Content starts
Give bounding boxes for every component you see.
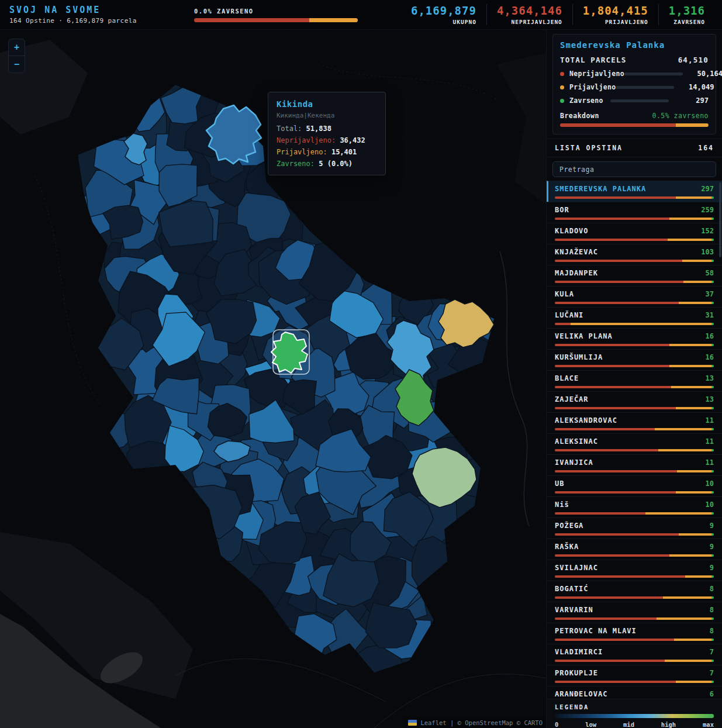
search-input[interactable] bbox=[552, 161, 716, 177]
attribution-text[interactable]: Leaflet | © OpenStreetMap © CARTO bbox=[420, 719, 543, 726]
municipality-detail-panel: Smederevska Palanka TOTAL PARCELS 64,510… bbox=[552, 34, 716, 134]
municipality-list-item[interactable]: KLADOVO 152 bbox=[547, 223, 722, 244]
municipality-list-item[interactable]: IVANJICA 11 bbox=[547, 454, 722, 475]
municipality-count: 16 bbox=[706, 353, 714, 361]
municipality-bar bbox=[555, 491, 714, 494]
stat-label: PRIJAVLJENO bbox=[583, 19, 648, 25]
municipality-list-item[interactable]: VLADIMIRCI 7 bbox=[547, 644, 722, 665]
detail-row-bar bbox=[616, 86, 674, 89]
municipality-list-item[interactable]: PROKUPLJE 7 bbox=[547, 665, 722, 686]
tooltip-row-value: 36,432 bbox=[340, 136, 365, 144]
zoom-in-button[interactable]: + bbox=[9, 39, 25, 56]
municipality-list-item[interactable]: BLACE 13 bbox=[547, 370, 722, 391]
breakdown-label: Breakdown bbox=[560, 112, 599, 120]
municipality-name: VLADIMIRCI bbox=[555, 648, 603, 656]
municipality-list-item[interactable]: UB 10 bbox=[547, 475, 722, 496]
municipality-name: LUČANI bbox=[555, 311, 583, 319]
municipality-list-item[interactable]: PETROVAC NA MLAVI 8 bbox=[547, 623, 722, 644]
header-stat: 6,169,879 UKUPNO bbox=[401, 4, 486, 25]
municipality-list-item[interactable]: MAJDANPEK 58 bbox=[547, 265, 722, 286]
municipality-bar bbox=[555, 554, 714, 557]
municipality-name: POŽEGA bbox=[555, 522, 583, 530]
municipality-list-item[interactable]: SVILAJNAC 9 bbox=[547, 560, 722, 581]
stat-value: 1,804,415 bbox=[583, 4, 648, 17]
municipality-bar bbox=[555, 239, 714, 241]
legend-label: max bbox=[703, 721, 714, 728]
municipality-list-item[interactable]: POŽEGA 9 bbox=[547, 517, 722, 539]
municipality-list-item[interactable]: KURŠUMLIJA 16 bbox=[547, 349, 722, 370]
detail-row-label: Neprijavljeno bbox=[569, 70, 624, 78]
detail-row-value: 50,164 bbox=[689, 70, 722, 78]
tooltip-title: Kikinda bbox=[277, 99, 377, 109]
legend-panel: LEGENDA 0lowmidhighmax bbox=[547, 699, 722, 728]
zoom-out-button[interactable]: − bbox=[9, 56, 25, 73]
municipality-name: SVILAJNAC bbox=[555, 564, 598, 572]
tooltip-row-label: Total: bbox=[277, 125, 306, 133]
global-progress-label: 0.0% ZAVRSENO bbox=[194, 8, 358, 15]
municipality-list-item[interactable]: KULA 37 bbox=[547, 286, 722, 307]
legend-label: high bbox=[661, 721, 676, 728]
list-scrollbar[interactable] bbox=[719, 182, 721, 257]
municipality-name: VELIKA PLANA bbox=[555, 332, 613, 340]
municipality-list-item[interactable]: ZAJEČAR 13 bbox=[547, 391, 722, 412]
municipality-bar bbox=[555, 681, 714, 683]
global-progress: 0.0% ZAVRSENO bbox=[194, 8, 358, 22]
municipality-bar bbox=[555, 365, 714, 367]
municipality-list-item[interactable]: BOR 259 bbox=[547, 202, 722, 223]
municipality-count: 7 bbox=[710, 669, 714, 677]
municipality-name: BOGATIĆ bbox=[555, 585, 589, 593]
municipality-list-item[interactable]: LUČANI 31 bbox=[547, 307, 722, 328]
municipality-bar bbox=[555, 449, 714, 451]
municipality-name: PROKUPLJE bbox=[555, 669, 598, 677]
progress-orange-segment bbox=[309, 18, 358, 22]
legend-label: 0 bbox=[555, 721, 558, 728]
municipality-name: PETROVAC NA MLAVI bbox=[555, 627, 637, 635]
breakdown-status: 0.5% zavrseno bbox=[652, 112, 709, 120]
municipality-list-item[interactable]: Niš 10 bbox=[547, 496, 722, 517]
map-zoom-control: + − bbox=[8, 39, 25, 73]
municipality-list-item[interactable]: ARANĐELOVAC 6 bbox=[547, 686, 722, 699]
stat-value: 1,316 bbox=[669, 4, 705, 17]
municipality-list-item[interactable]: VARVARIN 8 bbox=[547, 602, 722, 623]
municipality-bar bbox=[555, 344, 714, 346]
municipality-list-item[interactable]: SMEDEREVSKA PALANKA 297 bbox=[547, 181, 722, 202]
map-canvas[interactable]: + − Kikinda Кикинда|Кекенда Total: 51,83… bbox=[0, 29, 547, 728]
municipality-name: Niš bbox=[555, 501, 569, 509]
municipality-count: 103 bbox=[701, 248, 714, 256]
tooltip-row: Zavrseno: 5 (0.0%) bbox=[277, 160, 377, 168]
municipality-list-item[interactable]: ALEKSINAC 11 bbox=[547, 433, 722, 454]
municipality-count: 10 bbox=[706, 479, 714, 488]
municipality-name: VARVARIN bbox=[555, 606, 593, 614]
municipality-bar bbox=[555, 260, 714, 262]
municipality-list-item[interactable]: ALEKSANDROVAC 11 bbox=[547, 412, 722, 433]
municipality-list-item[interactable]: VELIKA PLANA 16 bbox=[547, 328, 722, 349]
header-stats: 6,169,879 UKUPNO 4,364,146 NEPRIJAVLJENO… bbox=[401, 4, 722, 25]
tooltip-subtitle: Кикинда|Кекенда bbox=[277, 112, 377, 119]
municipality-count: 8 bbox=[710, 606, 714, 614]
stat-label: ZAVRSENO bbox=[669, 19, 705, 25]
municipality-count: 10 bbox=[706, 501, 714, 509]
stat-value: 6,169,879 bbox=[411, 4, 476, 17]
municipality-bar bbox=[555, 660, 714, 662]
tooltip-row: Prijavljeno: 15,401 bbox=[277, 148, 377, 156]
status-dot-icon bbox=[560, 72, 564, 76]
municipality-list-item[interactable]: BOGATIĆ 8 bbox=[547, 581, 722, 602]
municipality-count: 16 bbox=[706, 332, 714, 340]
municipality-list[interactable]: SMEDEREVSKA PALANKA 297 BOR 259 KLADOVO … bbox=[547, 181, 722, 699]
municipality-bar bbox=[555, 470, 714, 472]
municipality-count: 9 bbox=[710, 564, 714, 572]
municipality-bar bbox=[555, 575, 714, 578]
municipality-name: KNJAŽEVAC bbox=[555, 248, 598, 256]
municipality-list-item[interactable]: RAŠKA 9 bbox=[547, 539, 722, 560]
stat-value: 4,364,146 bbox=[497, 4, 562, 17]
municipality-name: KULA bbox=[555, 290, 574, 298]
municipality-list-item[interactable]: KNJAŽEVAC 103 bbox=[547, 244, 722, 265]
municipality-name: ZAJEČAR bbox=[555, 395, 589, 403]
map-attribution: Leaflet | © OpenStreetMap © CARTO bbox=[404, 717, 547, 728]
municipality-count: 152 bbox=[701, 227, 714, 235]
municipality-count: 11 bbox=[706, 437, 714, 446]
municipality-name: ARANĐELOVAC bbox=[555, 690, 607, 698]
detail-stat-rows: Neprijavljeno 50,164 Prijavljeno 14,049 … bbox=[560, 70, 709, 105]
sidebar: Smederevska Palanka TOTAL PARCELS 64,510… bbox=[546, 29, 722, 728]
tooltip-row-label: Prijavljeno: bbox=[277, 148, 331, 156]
Content ends
» **What is being asked**: All records must be output exactly as they are, except for the pictures, which are left out.

» **Exercise response**:
Give bounding boxes for every component you see.
search-input[interactable] bbox=[552, 161, 716, 177]
attribution-text[interactable]: Leaflet | © OpenStreetMap © CARTO bbox=[420, 719, 543, 726]
municipality-detail-panel: Smederevska Palanka TOTAL PARCELS 64,510… bbox=[552, 34, 716, 134]
municipality-list-item[interactable]: KLADOVO 152 bbox=[547, 223, 722, 244]
municipality-list-item[interactable]: IVANJICA 11 bbox=[547, 454, 722, 475]
municipality-count: 16 bbox=[706, 353, 714, 361]
municipality-bar bbox=[555, 491, 714, 494]
stat-label: PRIJAVLJENO bbox=[583, 19, 648, 25]
municipality-list-item[interactable]: VLADIMIRCI 7 bbox=[547, 644, 722, 665]
detail-row-bar bbox=[616, 86, 674, 89]
municipality-list-item[interactable]: PROKUPLJE 7 bbox=[547, 665, 722, 686]
tooltip-row-value: 36,432 bbox=[340, 136, 365, 144]
zoom-in-button[interactable]: + bbox=[9, 39, 25, 56]
municipality-list-item[interactable]: BLACE 13 bbox=[547, 370, 722, 391]
breakdown-label: Breakdown bbox=[560, 112, 599, 120]
municipality-name: VLADIMIRCI bbox=[555, 648, 603, 656]
municipality-list-item[interactable]: UB 10 bbox=[547, 475, 722, 496]
municipality-name: LUČANI bbox=[555, 311, 583, 319]
municipality-list-item[interactable]: PETROVAC NA MLAVI 8 bbox=[547, 623, 722, 644]
header-stat: 6,169,879 UKUPNO bbox=[401, 4, 486, 25]
municipality-list-item[interactable]: MAJDANPEK 58 bbox=[547, 265, 722, 286]
municipality-bar bbox=[555, 554, 714, 557]
municipality-name: POŽEGA bbox=[555, 522, 583, 530]
municipality-list-item[interactable]: SVILAJNAC 9 bbox=[547, 560, 722, 581]
stat-value: 1,804,415 bbox=[583, 4, 648, 17]
municipality-bar bbox=[555, 239, 714, 241]
legend-label: max bbox=[703, 721, 714, 728]
municipality-list-item[interactable]: POŽEGA 9 bbox=[547, 517, 722, 539]
municipality-list-item[interactable]: KURŠUMLIJA 16 bbox=[547, 349, 722, 370]
detail-row-label: Neprijavljeno bbox=[569, 70, 624, 78]
detail-row-value: 50,164 bbox=[689, 70, 722, 78]
tooltip-title: Kikinda bbox=[277, 99, 377, 109]
legend-panel: LEGENDA 0lowmidhighmax bbox=[547, 699, 722, 728]
zoom-out-button[interactable]: − bbox=[9, 56, 25, 73]
municipality-name: SVILAJNAC bbox=[555, 564, 598, 572]
tooltip-row-label: Total: bbox=[277, 125, 306, 133]
global-progress-label: 0.0% ZAVRSENO bbox=[194, 8, 358, 15]
municipality-list-item[interactable]: KULA 37 bbox=[547, 286, 722, 307]
legend-label: high bbox=[661, 721, 676, 728]
list-scrollbar[interactable] bbox=[719, 182, 721, 257]
municipality-name: VELIKA PLANA bbox=[555, 332, 613, 340]
municipality-list-item[interactable]: ZAJEČAR 13 bbox=[547, 391, 722, 412]
municipality-bar bbox=[555, 681, 714, 683]
global-progress: 0.0% ZAVRSENO bbox=[194, 8, 358, 22]
municipality-bar bbox=[555, 365, 714, 367]
municipality-list-item[interactable]: BOR 259 bbox=[547, 202, 722, 223]
municipality-count: 7 bbox=[710, 669, 714, 677]
municipality-name: BOGATIĆ bbox=[555, 585, 589, 593]
municipality-list-item[interactable]: LUČANI 31 bbox=[547, 307, 722, 328]
municipality-bar bbox=[555, 449, 714, 451]
municipality-name: PROKUPLJE bbox=[555, 669, 598, 677]
progress-orange-segment bbox=[309, 18, 358, 22]
legend-label: 0 bbox=[555, 721, 558, 728]
municipality-name: PETROVAC NA MLAVI bbox=[555, 627, 637, 635]
breakdown-status: 0.5% zavrseno bbox=[652, 112, 709, 120]
municipality-list-item[interactable]: Niš 10 bbox=[547, 496, 722, 517]
map-zoom-control: + − bbox=[8, 39, 25, 73]
municipality-list-item[interactable]: ARANĐELOVAC 6 bbox=[547, 686, 722, 699]
stat-value: 1,316 bbox=[669, 4, 705, 17]
municipality-list-item[interactable]: VARVARIN 8 bbox=[547, 602, 722, 623]
municipality-bar bbox=[555, 344, 714, 346]
municipality-list-item[interactable]: SMEDEREVSKA PALANKA 297 bbox=[547, 181, 722, 202]
map-canvas[interactable]: + − Kikinda Кикинда|Кекенда Total: 51,83… bbox=[0, 29, 547, 728]
municipality-name: Niš bbox=[555, 501, 569, 509]
municipality-count: 103 bbox=[701, 248, 714, 256]
tooltip-row: Zavrseno: 5 (0.0%) bbox=[277, 160, 377, 168]
municipality-list-item[interactable]: ALEKSINAC 11 bbox=[547, 433, 722, 454]
municipality-count: 10 bbox=[706, 479, 714, 488]
municipality-name: VARVARIN bbox=[555, 606, 593, 614]
municipality-bar bbox=[555, 260, 714, 262]
municipality-list-item[interactable]: ALEKSANDROVAC 11 bbox=[547, 412, 722, 433]
municipality-list-item[interactable]: VELIKA PLANA 16 bbox=[547, 328, 722, 349]
header-stats: 6,169,879 UKUPNO 4,364,146 NEPRIJAVLJENO… bbox=[401, 4, 722, 25]
tooltip-subtitle: Кикинда|Кекенда bbox=[277, 112, 377, 119]
municipality-count: 8 bbox=[710, 606, 714, 614]
stat-label: ZAVRSENO bbox=[669, 19, 705, 25]
municipality-count: 10 bbox=[706, 501, 714, 509]
stat-value: 6,169,879 bbox=[411, 4, 476, 17]
municipality-bar bbox=[555, 660, 714, 662]
tooltip-row: Prijavljeno: 15,401 bbox=[277, 148, 377, 156]
status-dot-icon bbox=[560, 72, 564, 76]
municipality-list-item[interactable]: BOGATIĆ 8 bbox=[547, 581, 722, 602]
municipality-count: 16 bbox=[706, 332, 714, 340]
municipality-list[interactable]: SMEDEREVSKA PALANKA 297 BOR 259 KLADOVO … bbox=[547, 181, 722, 699]
municipality-bar bbox=[555, 470, 714, 472]
municipality-count: 9 bbox=[710, 564, 714, 572]
municipality-bar bbox=[555, 575, 714, 578]
municipality-name: KNJAŽEVAC bbox=[555, 248, 598, 256]
municipality-list-item[interactable]: RAŠKA 9 bbox=[547, 539, 722, 560]
stat-value: 4,364,146 bbox=[497, 4, 562, 17]
municipality-name: KULA bbox=[555, 290, 574, 298]
municipality-list-item[interactable]: KNJAŽEVAC 103 bbox=[547, 244, 722, 265]
municipality-name: ZAJEČAR bbox=[555, 395, 589, 403]
map-attribution: Leaflet | © OpenStreetMap © CARTO bbox=[404, 717, 547, 728]
municipality-count: 152 bbox=[701, 227, 714, 235]
municipality-count: 11 bbox=[706, 437, 714, 446]
municipality-name: ARANĐELOVAC bbox=[555, 690, 607, 698]
detail-stat-rows: Neprijavljeno 50,164 Prijavljeno 14,049 … bbox=[560, 70, 709, 105]
sidebar: Smederevska Palanka TOTAL PARCELS 64,510… bbox=[546, 29, 722, 728]
tooltip-row-label: Prijavljeno: bbox=[277, 148, 331, 156]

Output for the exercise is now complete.